Jetzt wird unter P. oder vegetabilischem Pergament (papyrin, papyrolin) hauptsächlich das durch Einwirkung von Schwefelsäure auf ungeleimtes Papier sich bildende, dem wirklichen animalischen Pergament aus Tierhäuten sehr ähnliche, Produkt verstanden. Seine Darstellung geschah zuerst im großen durch Professor Dr. Hofmann in London durch Eintauchen der einzelnen Papierbogen in ein Schwefelsäurebad, Neutralisieren mit Ammoniakwasser und schnelles Auswaschen. Erfinder des P. ist E. Gaine in London, 1857, gewesen und sein Verfahren ist weder durch Hofmann, noch andre im Prinzipe geändert worden. Es werden neun Teile engl. Schwefelsäure von 60° B. mit einem Teil Wasser gemischt und die Temperaturen nicht über +10° R. gebracht, die ungeleimten Papiere bis drei Sekunden eingetaucht und dann sofort sorgsam abgewaschen. Auf 100 kg Papier sind ungefähr 500 kg des Säurehydrats nötig und obgleich im P. keine Schwefelsäure nachweisbar ist, so tritt doch ein Gewichtsverlust von wenigstens 10% ein, während das Papier an 5-10% an Flächeninhalt, und gegen 30% in der Dicke ab, dagegen im spez. Gewicht um 30-40% und in der Festigkeit um vier bis fünfmal zunimmt, sodaß es, dem echten Pergament gegenüber, sich sogar in der Festigkeit verhält wie 4:3. -

Nach Dr. Hofmann tritt eine Molekularänderung durch die Einwirkung der Schwefelsäure auf die Faser auf der Papieroberfläche ein, die er als Amyloidbildung bezeichnet. Girard erklärt die Umwandlung der Oberfläche als Hydrocellulose (Zentralblatt der Papierfabrikation 33. Jahrg. 1882).

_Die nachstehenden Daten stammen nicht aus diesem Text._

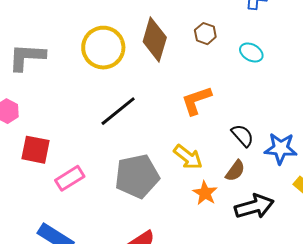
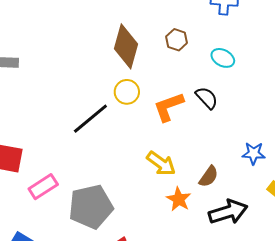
yellow circle: (103, 48) -> (127, 92), moved, size x0.6
black semicircle: (243, 135) -> (207, 98), moved
blue star: (281, 148) -> (254, 153), size x0.7
gray pentagon: (137, 176) -> (91, 207), moved

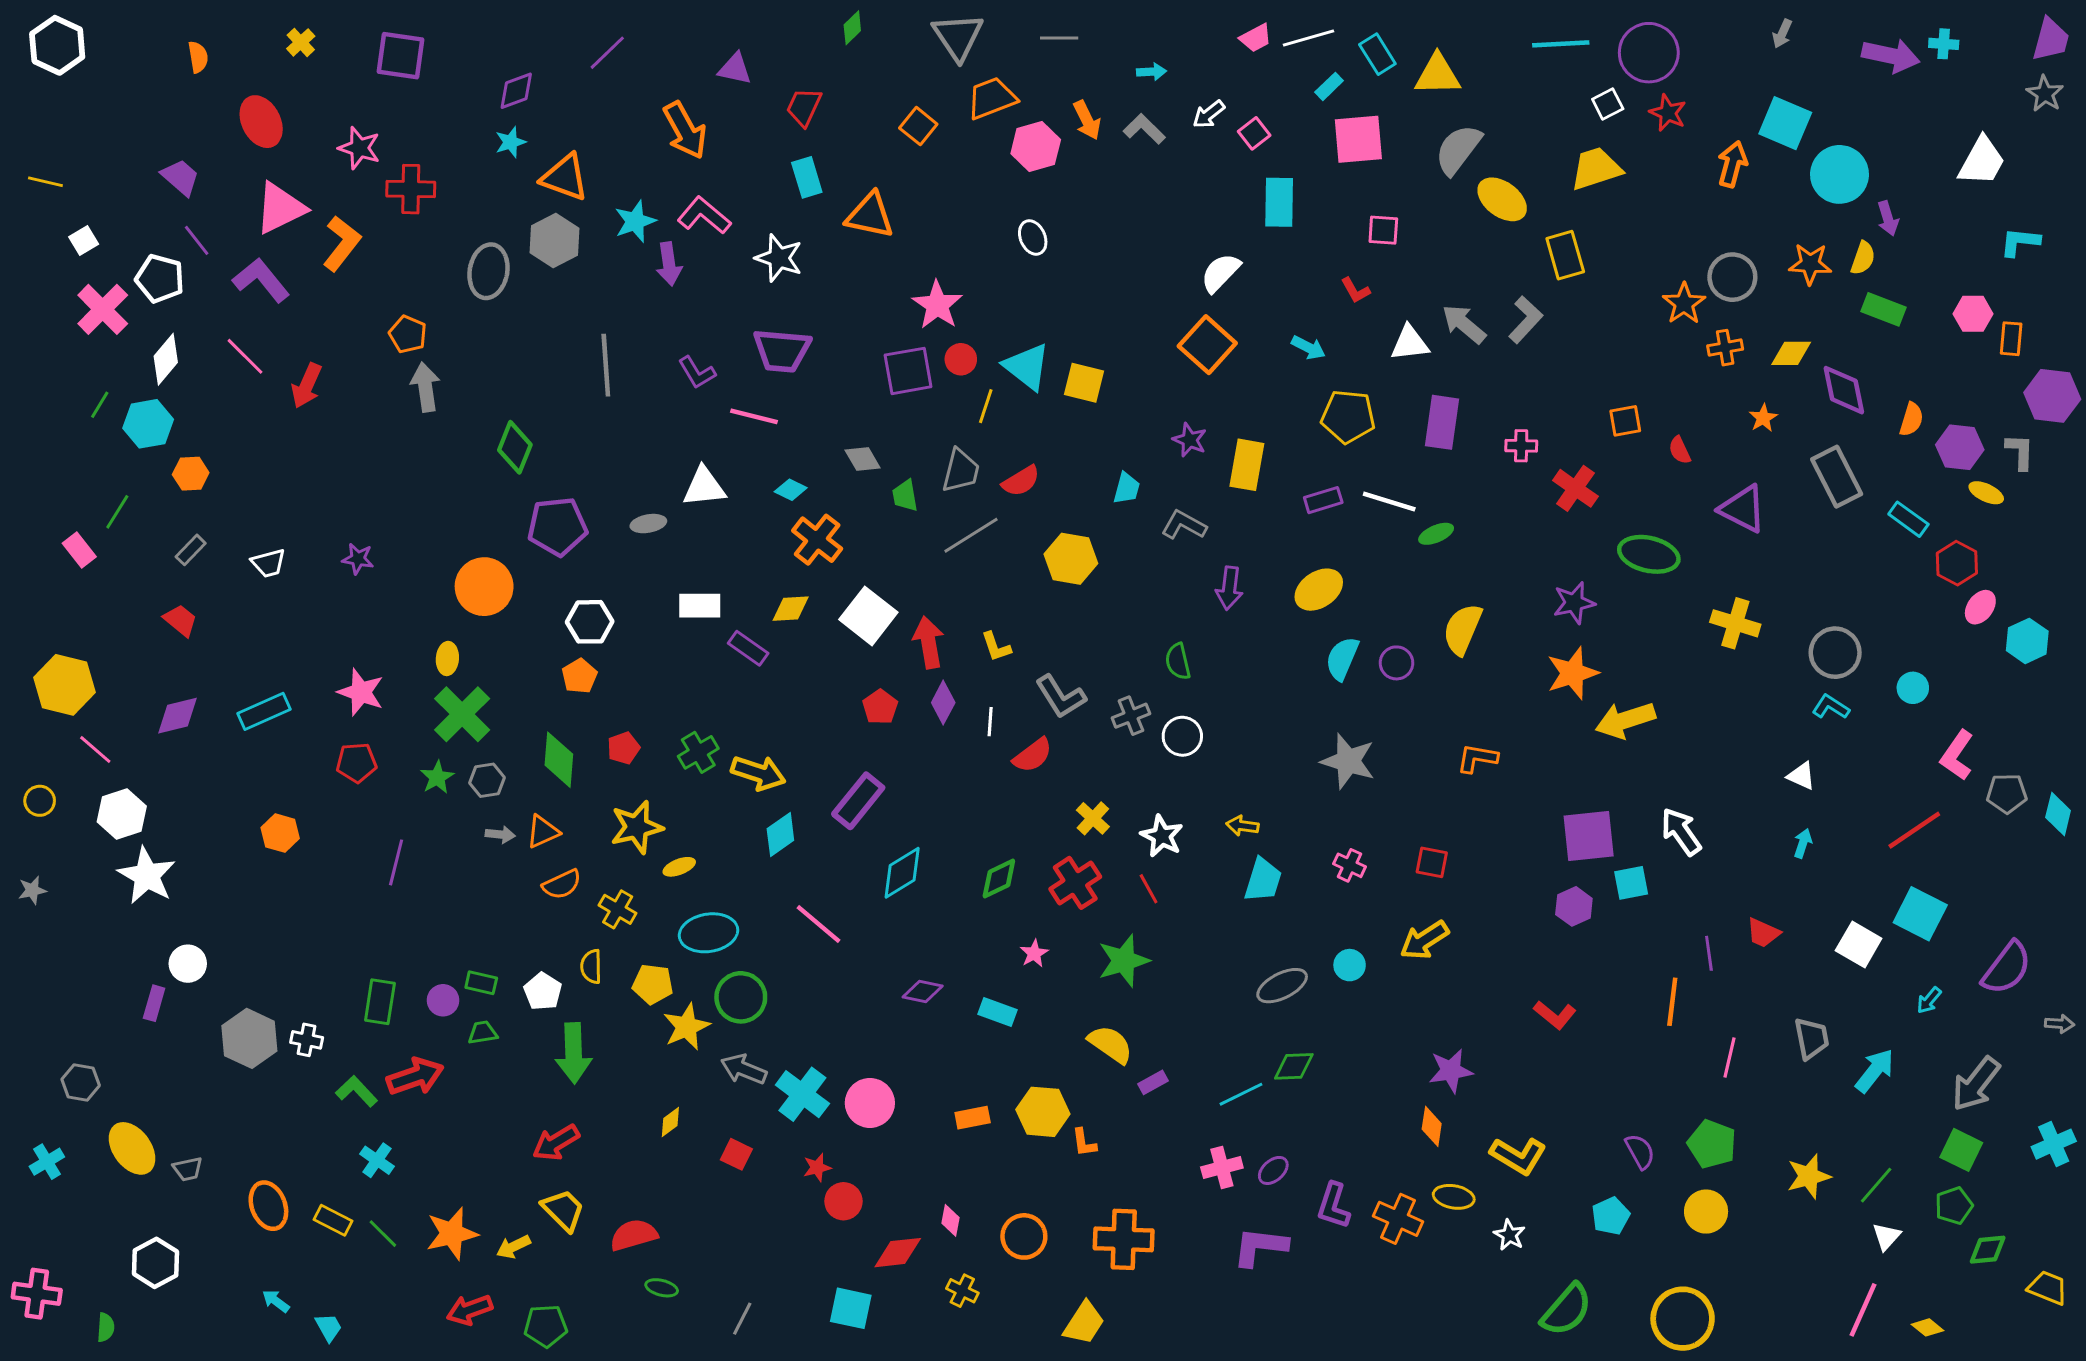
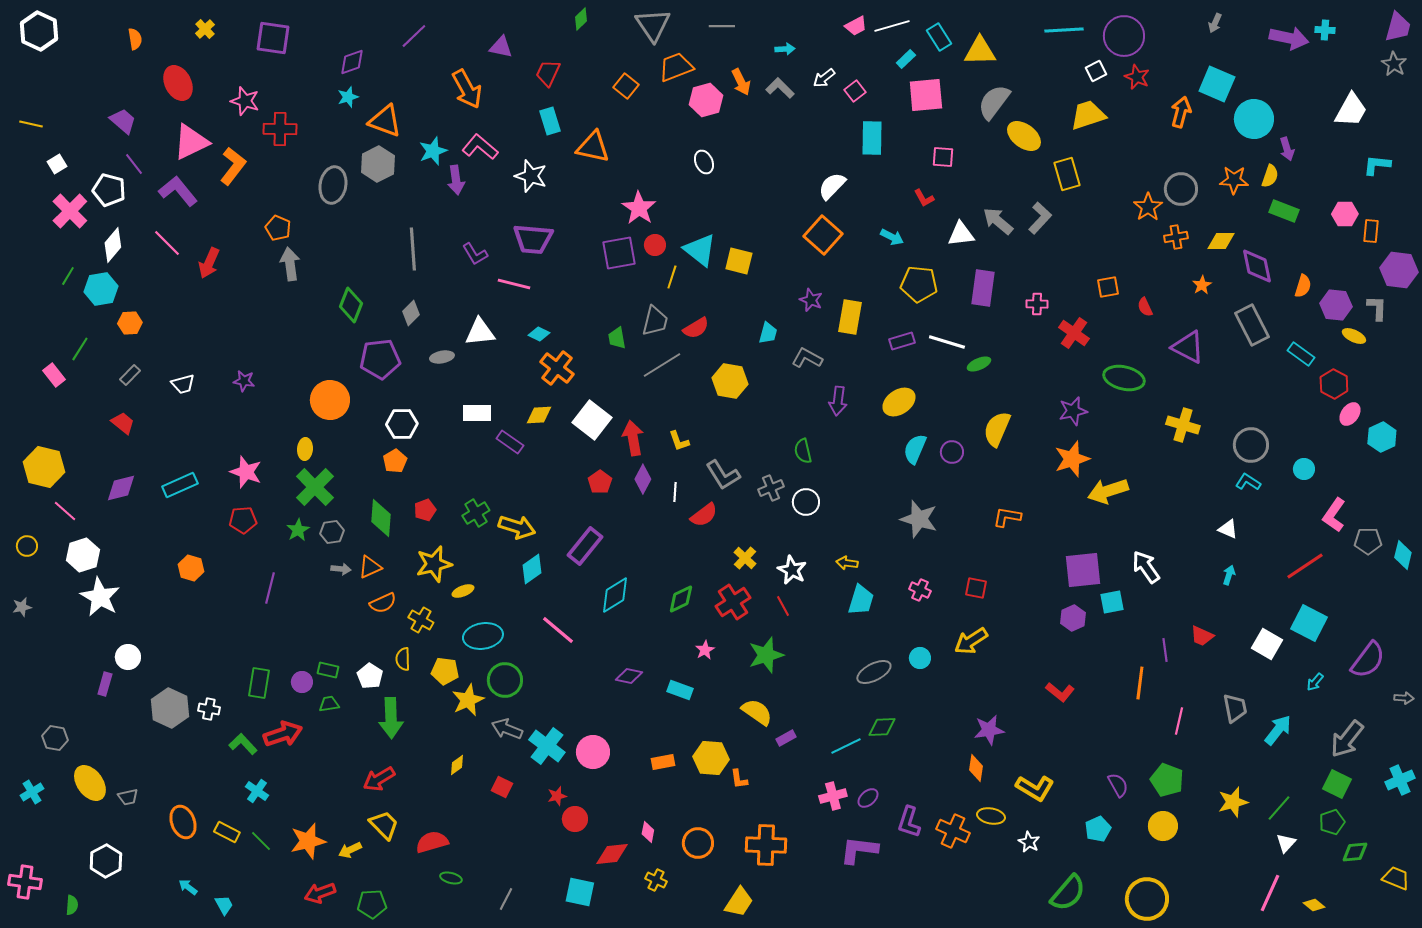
gray diamond: (863, 459) -> (411, 313), moved, turned 75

Jedenfalls ist die vollständige Umänderung der Cellulose in eine pergamentartige Masse durch eine so starke Säure wie SO3 + 4H2O^[SO<sub>3</sub> + 4H<sub>2</sub>O] eine allen ältern Theorien entgegenstehende Thatsache. -

In den ersten Jahren wurde in der Fabrik von Thomas Delarue in London das P. in einzelnen Bogen dargestellt, indem dieselben zwischen Bleiwalzen durch das Schwefelsäurebad geführt, dann durch Walzen in Wasser zur Entfernung der Schwefelsäure und zwischen Filze zur Abtrocknung geleitet und endlich zum Trocknen aufgehangen wurden. Später versuchte man das Trocknen auf erwämten ^[richtig: erwärmten] Cylindern, doch mußte sorgfältig darauf geachtet werden, daß das Papier nicht runzlig wurde. Als die gehörige Sicherheit in der Bereitungsweise erlangt worden war, begann man das P. auf einer einfachen, aus einer Reihe bleierner oder gläserner Walzen, einem Troge mit Schwefelsäurehydrat, einem zweiten mit stets zu- und ablaufendem Wasser, einer Filzleitung mit Pressen und ein paar schwach erwärmten Trocknungscylindern nebst Glättpresse bestehenden Maschinerie zu fabrizieren. Bei dieser Fabrikationsweise ist eine schwächere Säure als geeigneter gefunden worden, die aus sechs Teilen konz. Schwefelsäure und einem Teil Wasser (3 zu 1 Raumteil) besteht und durch welche das Papier auch etwas langsamer hindurchziehen darf. Die Beibehaltung einer Temperatur von nicht über +10° R. ist auch hierbei von Wichtigkeit. -

Die Verwendung des P. war anfänglich eine sehr beschränkte. Das engl. Patentamt benutzte es anstatt des bisher gebrauchten tierischen Pergaments zu den Patentschriften, da es ebenso haltbar und viel billiger, als wie jenes, sich erwies. Jetzt sollte es bei der Billigkeit des Preises unbedingt zu Dokumenten und Wertpapieren, Plänen etc. längst allgemein gebräuchlich sein. Dann wurde es anstatt der tierischen Blase zum Verschließen der Flaschen mit Konserven für den Seetransport verwendet, weil es die Flüssigkeiten nicht hindurch läßt und darum nicht allein sicherer und widerstandsfähiger als tierische Blase gegen Verluste, sondern auch reinlicher ist, weil es nicht, wie jene, in Verwesung übergeht, sich zersetzt und Maden bildet. Weil das trocken steife, im Wasser aber biegsam weiche P. sich dicht an Gefäße schließen läßt und die merkwürdige Eigenschaft besitzt, für Gase, Äther Alkohol, Benzin, ätherische Öle etc. undurchdringlich zu sein, so ist es für chemische Fabriken, Droguisten, Farbefabriken, Apotheken, Konservefabriken, zur Aufbewahrung und Versendung von Fleischwaren, Butter u. dgl. ganz unentbehrlich geworden. Auch werden Wurstdärme daraus gemacht (Ellwangen). Ferner ist das P. zu Betteinlagen für Kinder und Kranke, zum Bekleiden feuchter Wände, zum Auslegen von Fässern für allerlei Eßwaren, hygroskopische Salze und feuchte andre Stoffe, sowie für Farbenteige in Benutzung.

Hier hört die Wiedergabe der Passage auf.